**About this task:** Word for word, copy the lines from the one with "This screenshot has width=581, height=2576." to the last line of the data below, counting both, and keep every picture out.

___

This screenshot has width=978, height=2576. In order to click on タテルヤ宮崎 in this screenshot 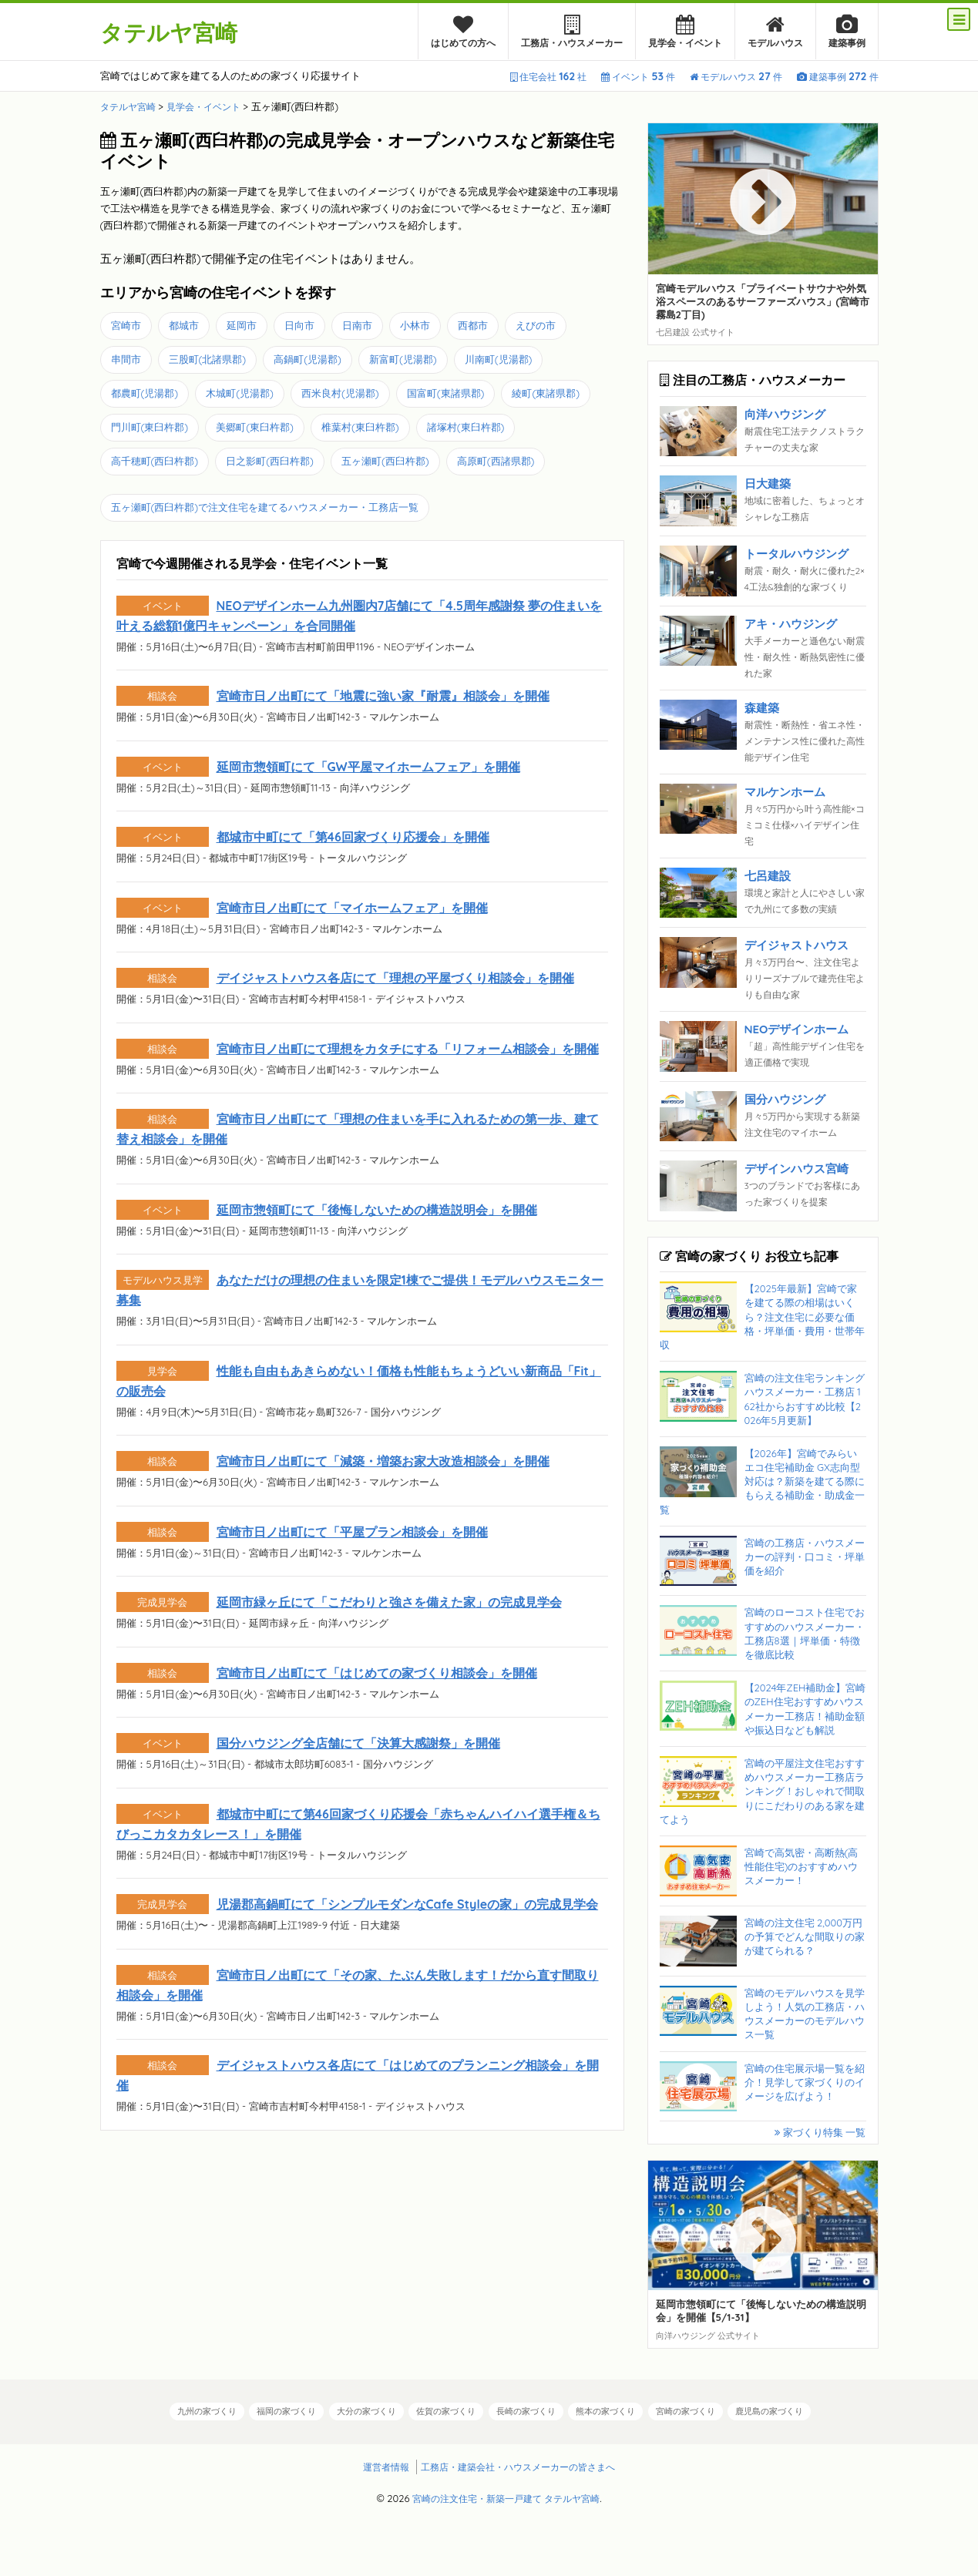, I will do `click(175, 31)`.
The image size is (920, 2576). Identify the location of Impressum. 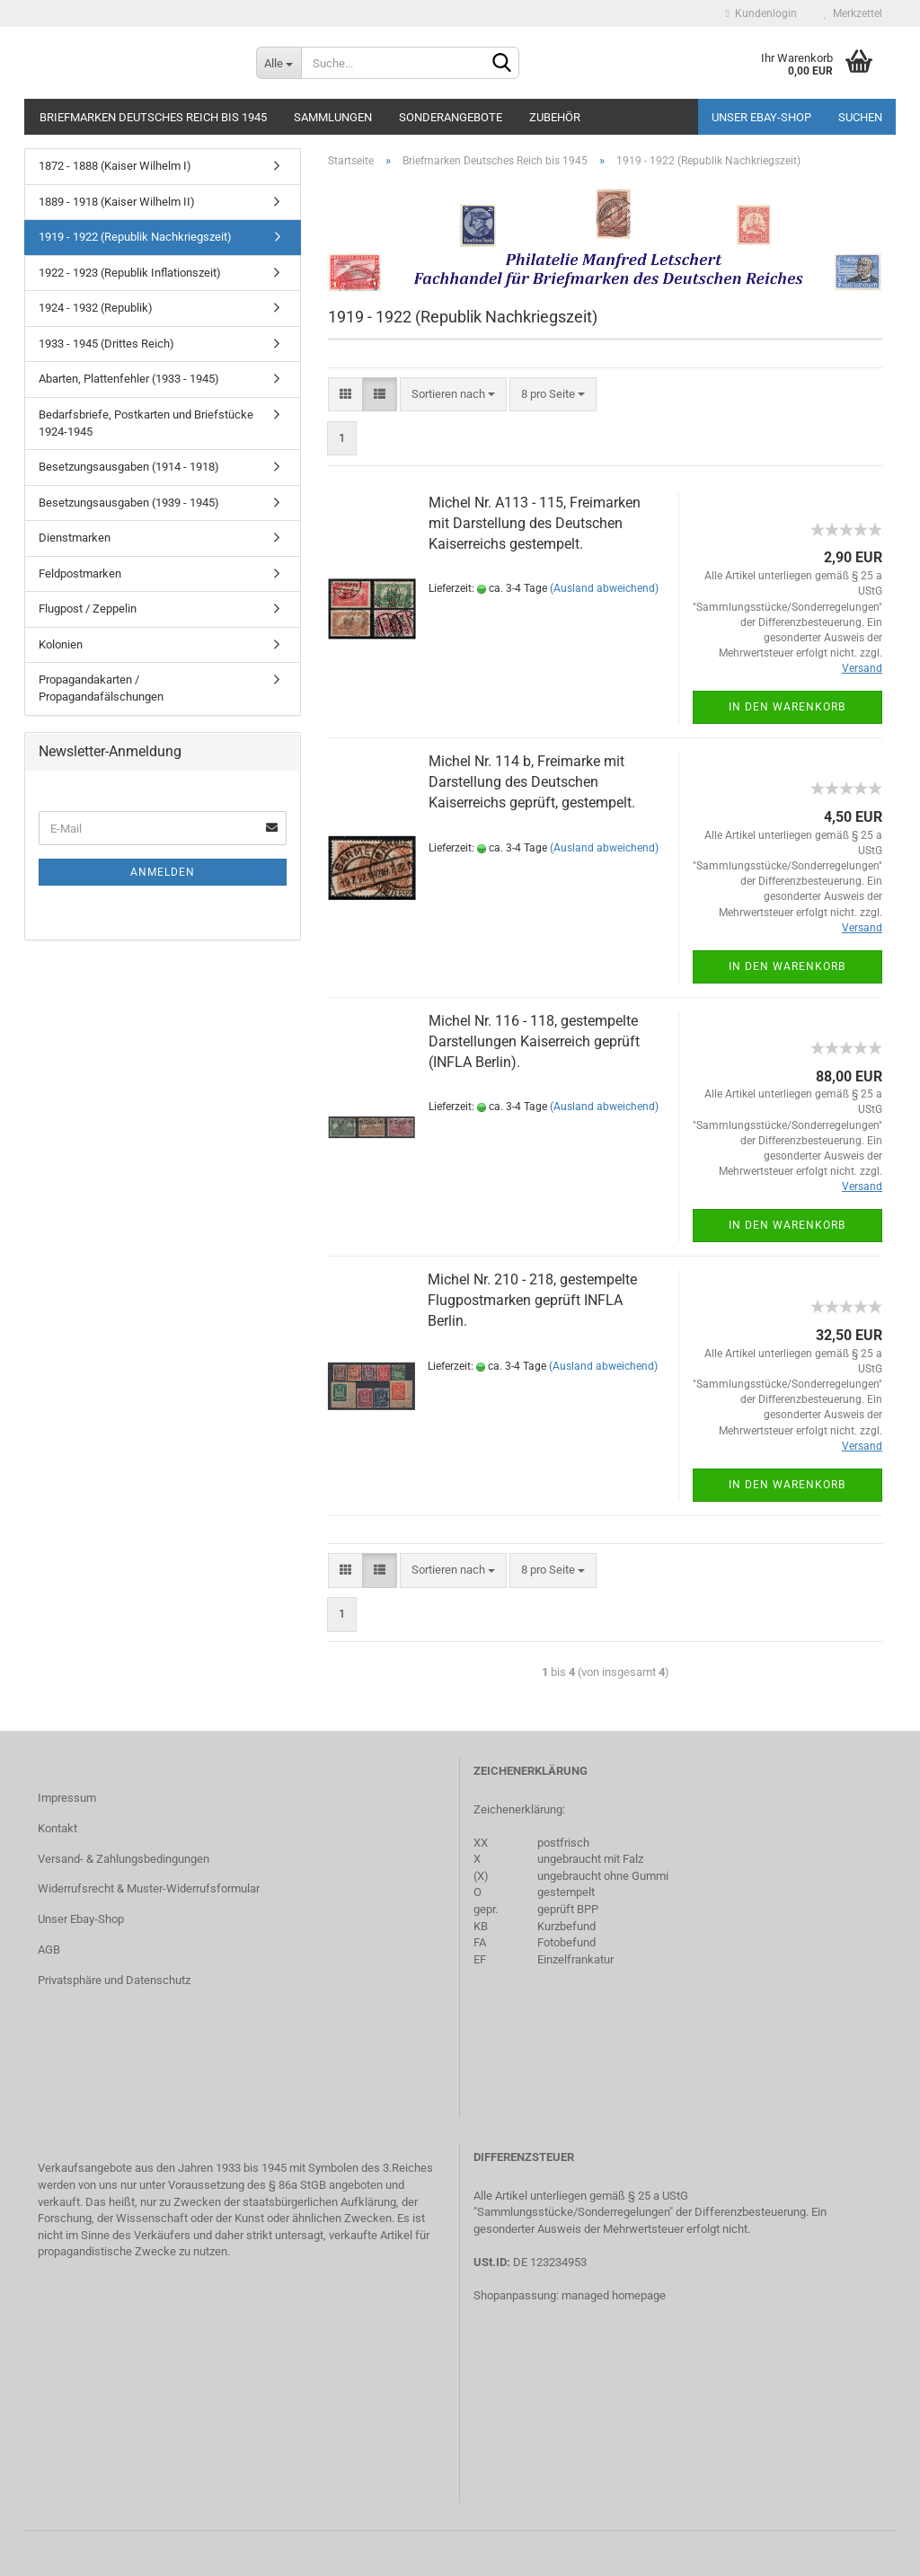
(67, 1797).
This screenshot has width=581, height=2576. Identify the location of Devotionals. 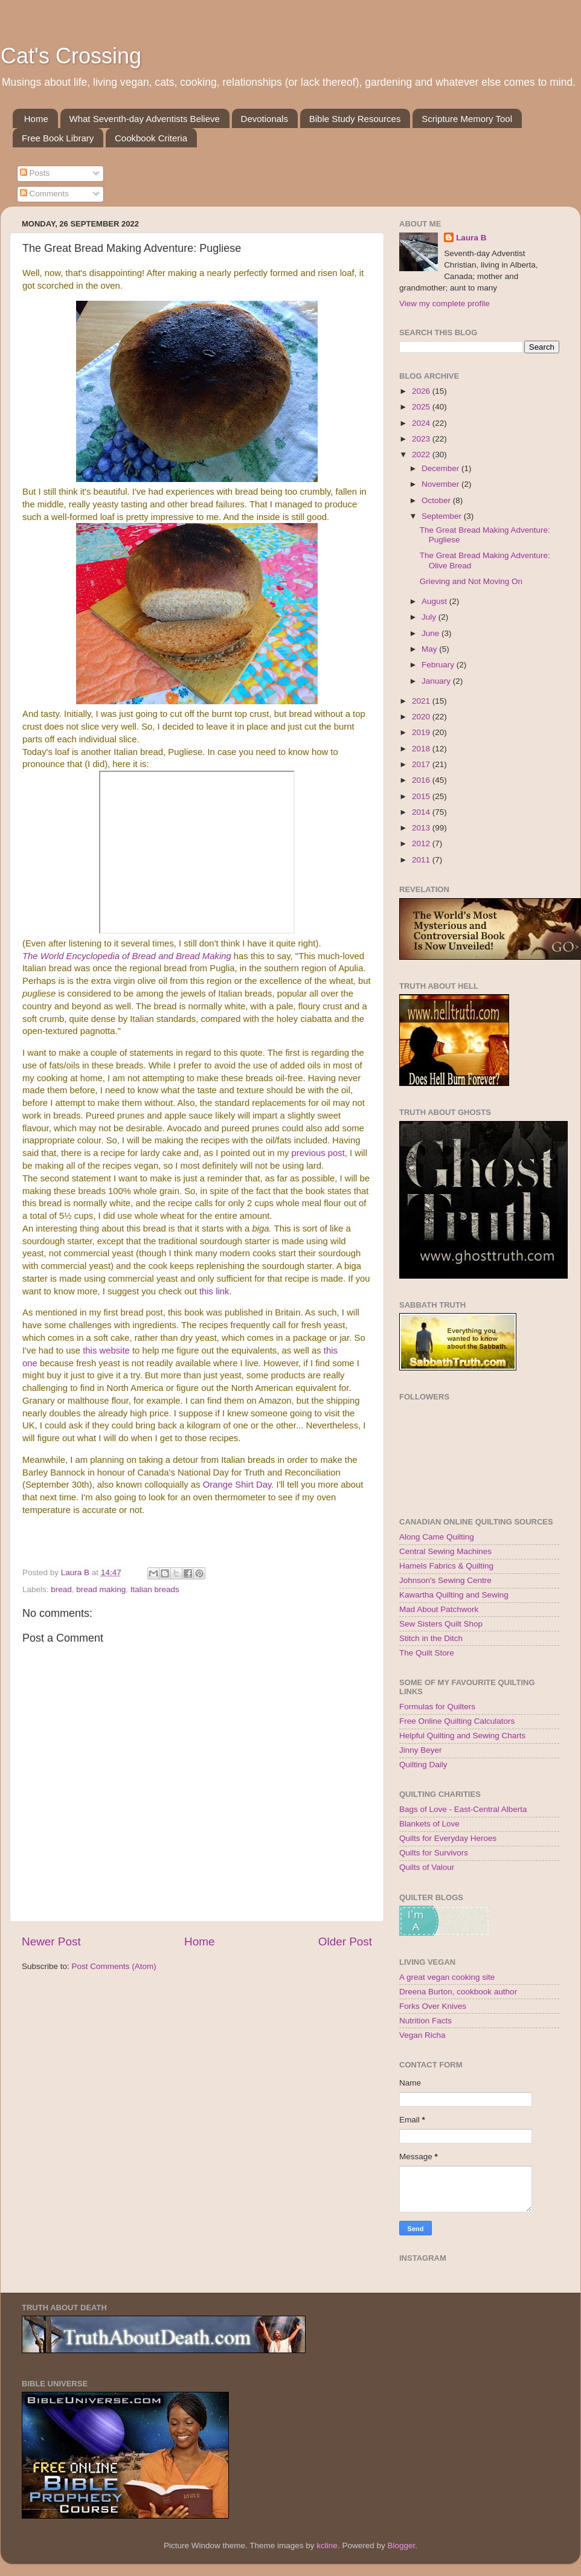
(264, 119).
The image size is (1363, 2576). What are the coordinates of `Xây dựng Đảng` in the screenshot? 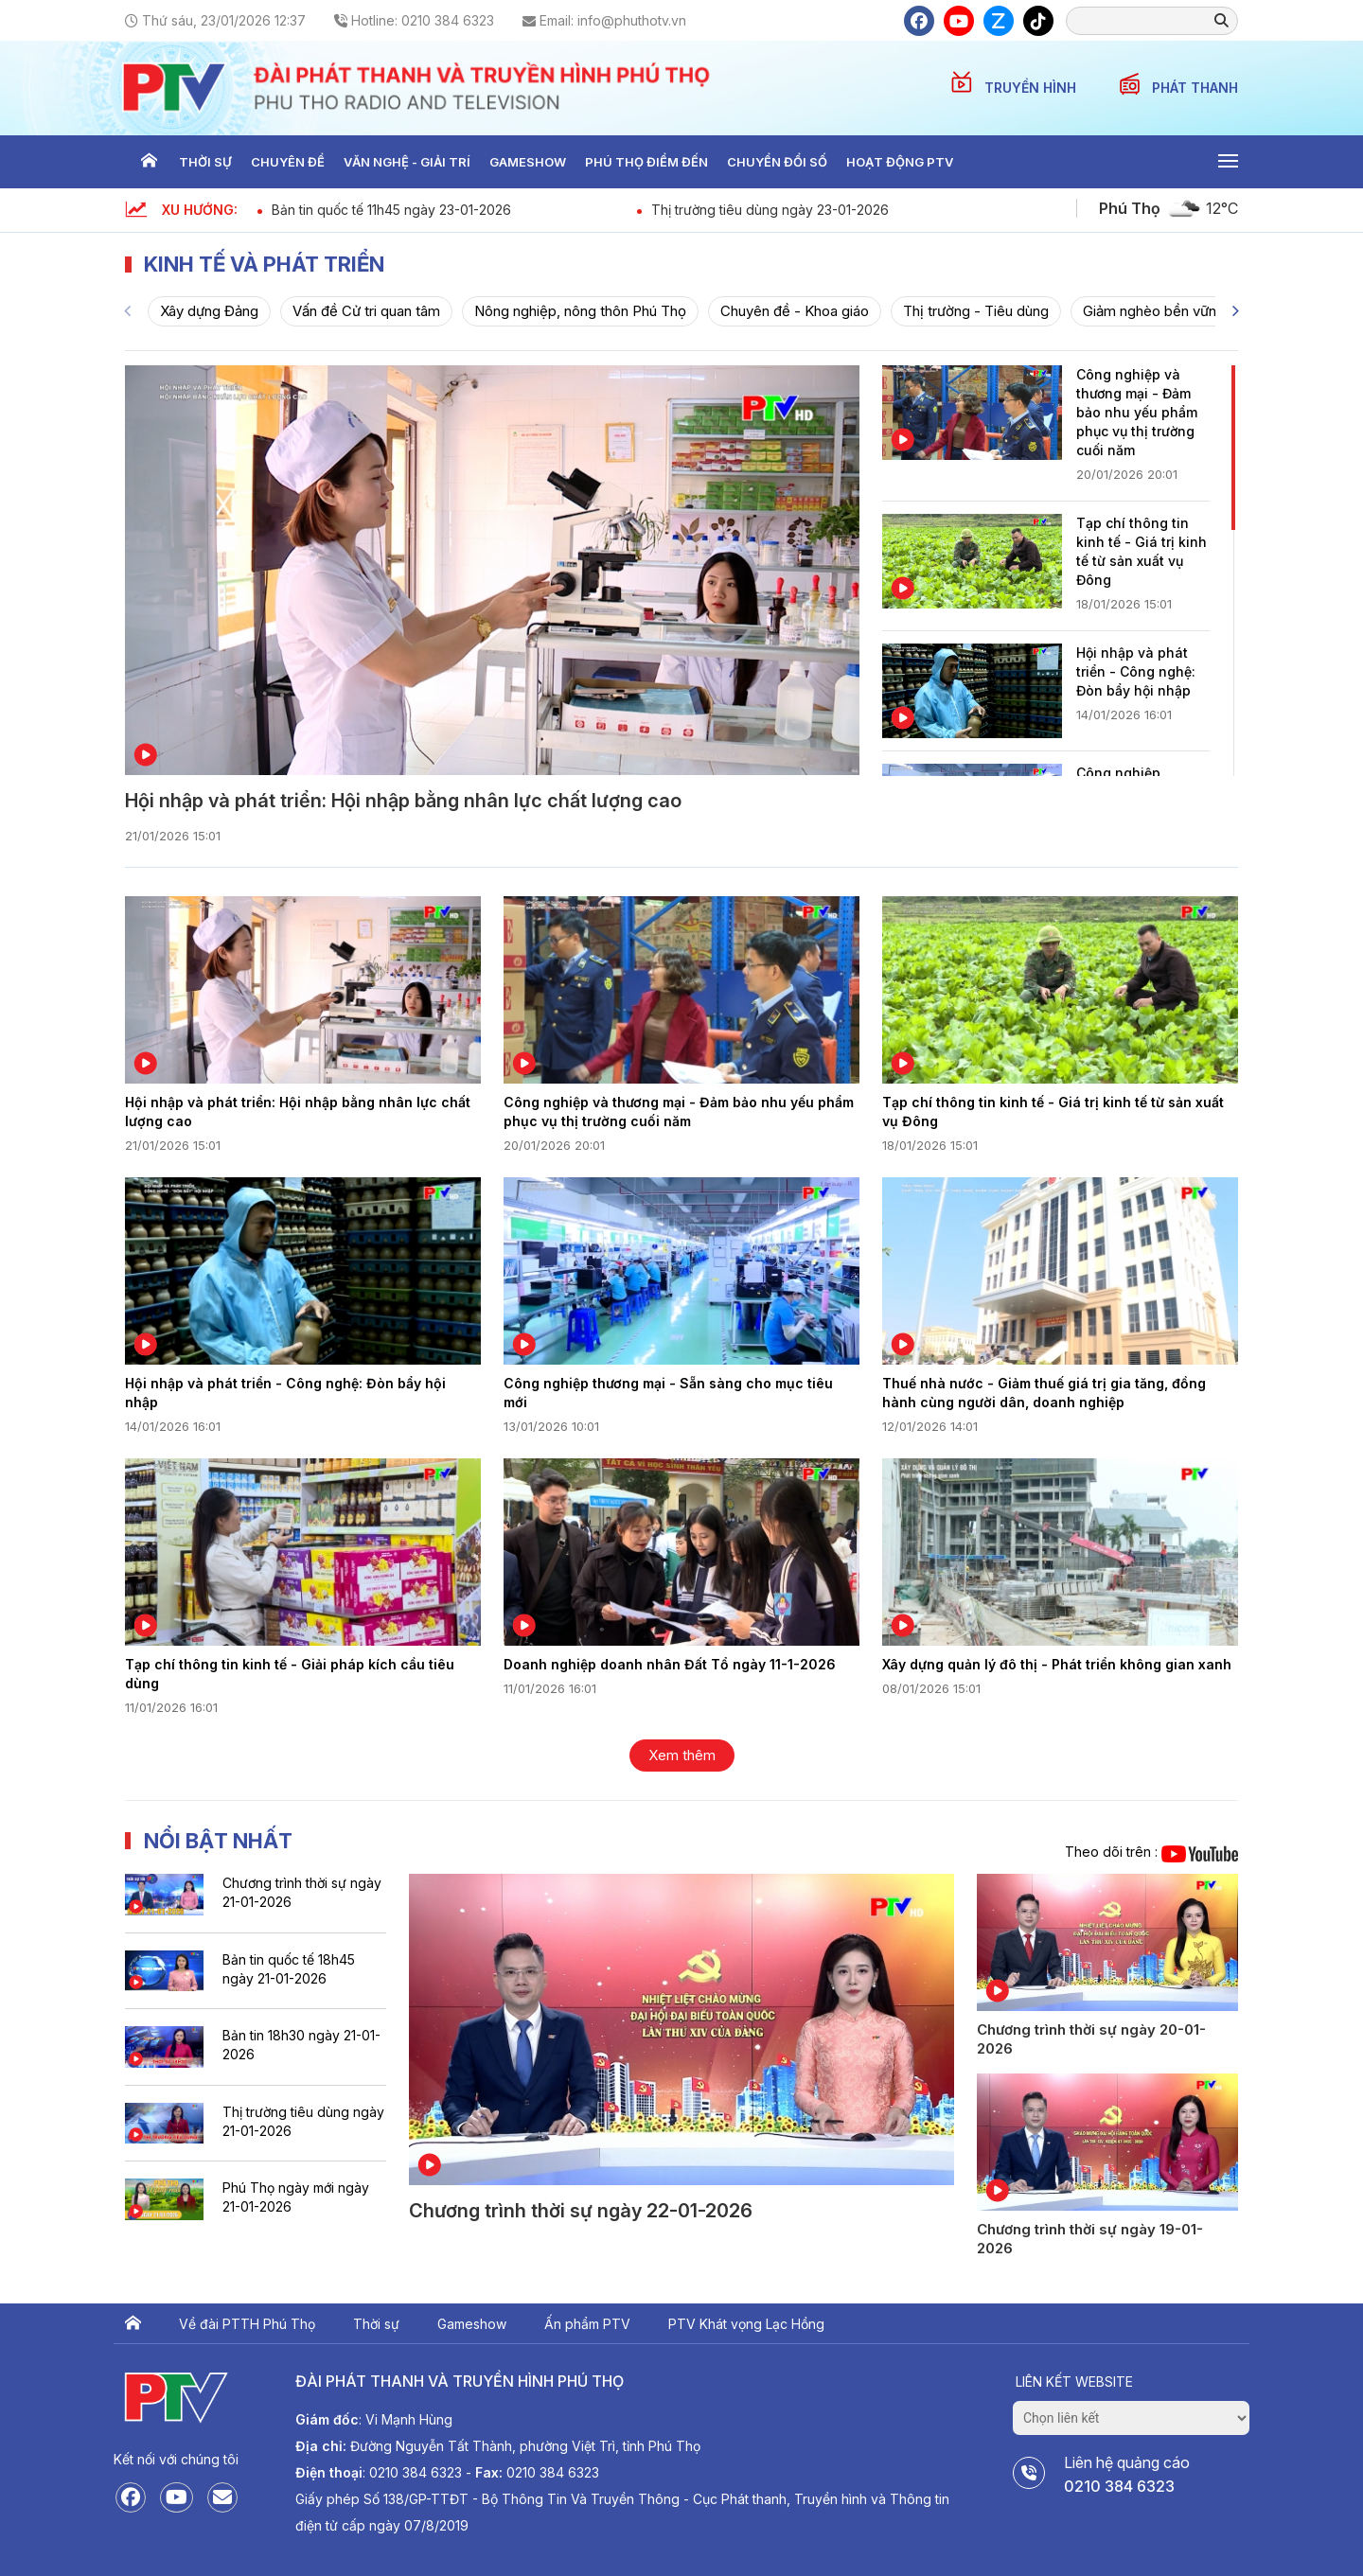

___

**Result of the exercise:**
This screenshot has width=581, height=2576. Identify the location of Devotionals. 
(264, 119).
The image size is (1363, 2576). What are the coordinates of `Xây dựng Đảng` in the screenshot? 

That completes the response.